Required action:
All lines with the word "睡眠主页" are to be found and copied from the listing.

Segment Start: Entries supplied

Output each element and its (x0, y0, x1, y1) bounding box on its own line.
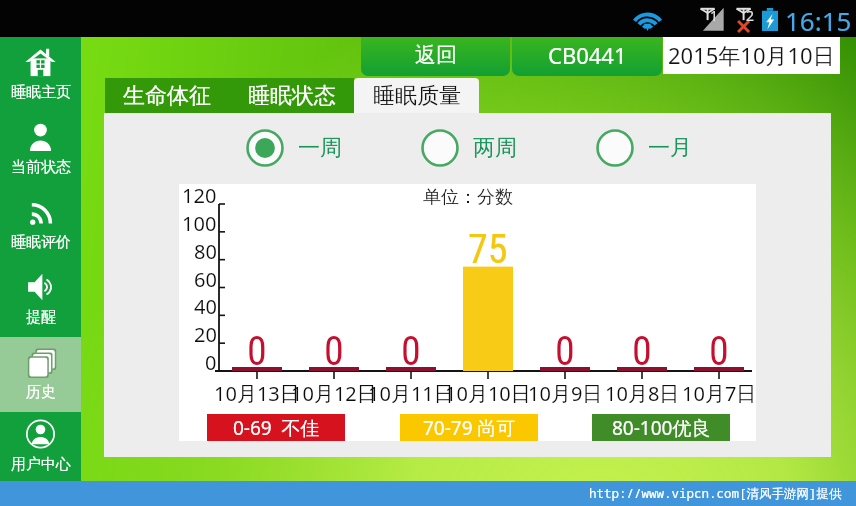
staticText: 睡眠质量 (373, 82, 461, 110)
staticText: 80 (194, 238, 217, 264)
staticText: 20 (194, 321, 217, 347)
staticText: http://www.vipcn.com[清风手游网]提供 (589, 485, 842, 502)
staticText: 10月11日 (368, 380, 454, 404)
button[interactable]: 一月 (596, 129, 692, 167)
button[interactable]: 睡眠质量 (354, 78, 479, 113)
staticText: 0 (205, 349, 217, 375)
button[interactable]: 70-79 尚可 (400, 414, 538, 441)
staticText: 一周 (298, 134, 342, 162)
staticText: 40 (194, 293, 217, 319)
button[interactable]: 两周 (421, 129, 517, 167)
button[interactable]: 睡眠主页 (0, 37, 81, 112)
staticText: 2015年10月10日 (668, 40, 835, 70)
staticText: 60 (194, 266, 217, 292)
staticText: 120 (182, 182, 217, 208)
staticText: 100 (182, 210, 217, 236)
staticText: 睡眠主页 (11, 83, 71, 102)
staticText: 生命体征 (123, 82, 211, 110)
button[interactable]: 返回 (361, 34, 510, 76)
staticText: CB0441 (548, 40, 627, 70)
staticText: 当前状态 (11, 158, 71, 177)
staticText: 0-69 不佳 (233, 415, 320, 441)
button[interactable]: 一周 (246, 129, 342, 167)
staticText: 返回 (415, 42, 457, 68)
staticText: 提醒 (26, 308, 56, 327)
staticText: 0 (632, 328, 652, 368)
staticText: 70-79 尚可 (423, 415, 516, 441)
staticText: 睡眠评价 (11, 233, 71, 252)
staticText: 一月 (648, 134, 692, 162)
button[interactable]: 历史 (0, 337, 81, 412)
staticText: 10月7日 (682, 380, 757, 404)
button[interactable]: 生命体征 (105, 78, 229, 113)
button[interactable]: 0-69 不佳 (207, 414, 345, 441)
staticText: 睡眠状态 (248, 82, 336, 110)
staticText: 0 (401, 328, 421, 368)
button[interactable]: CB0441 (512, 34, 662, 76)
staticText: 75 (468, 226, 508, 266)
button[interactable]: 提醒 (0, 262, 81, 337)
staticText: 两周 (473, 134, 517, 162)
staticText: 10月8日 (605, 380, 680, 404)
staticText: 0 (555, 328, 575, 368)
staticText: 1 (710, 6, 719, 25)
staticText: 10月12日 (291, 380, 377, 404)
button[interactable]: 当前状态 (0, 112, 81, 187)
button[interactable]: 睡眠评价 (0, 187, 81, 262)
staticText: 0 (324, 328, 344, 368)
staticText: 80-100优良 (612, 415, 711, 441)
staticText: 10月13日 (214, 380, 300, 404)
button[interactable]: 用户中心 (0, 412, 81, 481)
button[interactable]: 睡眠状态 (229, 78, 354, 113)
staticText: 10月9日 (528, 380, 603, 404)
staticText: 16:15 (785, 3, 852, 34)
staticText: 用户中心 (11, 455, 71, 474)
staticText: 0 (247, 328, 267, 368)
staticText: 0 (709, 328, 729, 368)
button[interactable]: 80-100优良 (592, 414, 730, 441)
staticText: 单位：分数 (423, 186, 513, 209)
staticText: 2 (746, 6, 755, 25)
staticText: 10月10日 (445, 380, 531, 404)
staticText: 历史 (26, 383, 56, 402)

Segment End: Entries supplied

Answer below:
button[interactable]: 睡眠主页 (0, 37, 81, 112)
staticText: 睡眠主页 (11, 83, 71, 102)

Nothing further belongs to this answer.